• _Information shown_

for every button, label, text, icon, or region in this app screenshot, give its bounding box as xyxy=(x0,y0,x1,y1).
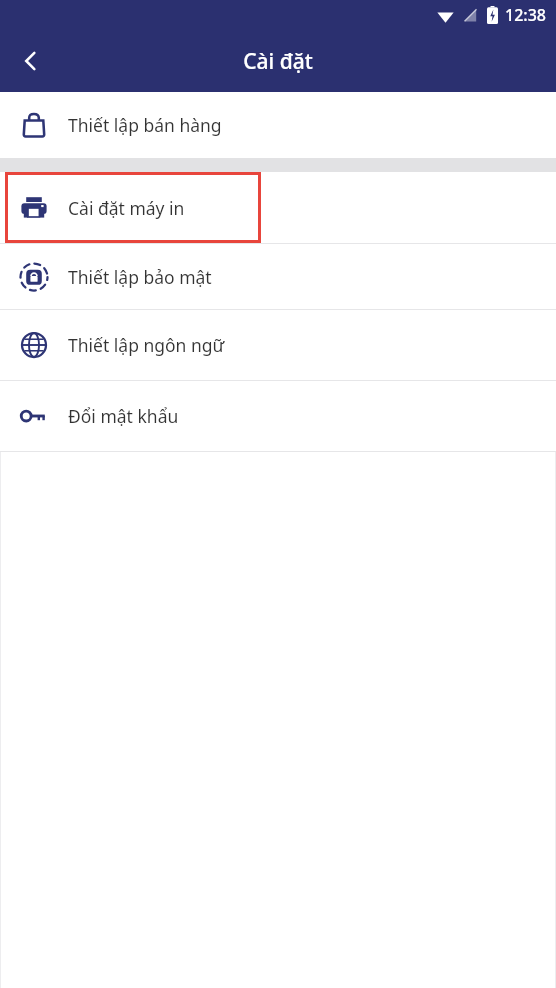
staticText: Cài đặt xyxy=(243,47,313,76)
staticText: Đổi mật khẩu xyxy=(68,404,179,428)
staticText: Cài đặt máy in xyxy=(68,196,185,220)
button[interactable]: Thiết lập ngôn ngữ xyxy=(0,310,556,380)
staticText: Thiết lập ngôn ngữ xyxy=(68,333,225,357)
button[interactable]: Cài đặt máy in xyxy=(0,172,556,243)
staticText: Thiết lập bảo mật xyxy=(68,265,212,289)
button[interactable]: Thiết lập bảo mật xyxy=(0,244,556,309)
button[interactable]: Thiết lập bán hàng xyxy=(0,92,556,158)
staticText: 12:38 xyxy=(505,4,546,26)
button[interactable]: Back xyxy=(0,30,62,92)
button[interactable]: Đổi mật khẩu xyxy=(0,381,556,451)
staticText: Thiết lập bán hàng xyxy=(68,113,222,137)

• _Exercise aim_
Return the entries above exactly as they appear. Pictures should not be copied.

• _Answer below_
for every button, label, text, icon, or region in this app screenshot, give its bounding box as xyxy=(x0,y0,x1,y1).
staticText: Cài đặt xyxy=(243,47,313,76)
staticText: Đổi mật khẩu xyxy=(68,404,179,428)
staticText: Cài đặt máy in xyxy=(68,196,185,220)
button[interactable]: Thiết lập ngôn ngữ xyxy=(0,310,556,380)
staticText: Thiết lập ngôn ngữ xyxy=(68,333,225,357)
button[interactable]: Cài đặt máy in xyxy=(0,172,556,243)
staticText: Thiết lập bảo mật xyxy=(68,265,212,289)
button[interactable]: Thiết lập bảo mật xyxy=(0,244,556,309)
button[interactable]: Thiết lập bán hàng xyxy=(0,92,556,158)
staticText: 12:38 xyxy=(505,4,546,26)
button[interactable]: Back xyxy=(0,30,62,92)
button[interactable]: Đổi mật khẩu xyxy=(0,381,556,451)
staticText: Thiết lập bán hàng xyxy=(68,113,222,137)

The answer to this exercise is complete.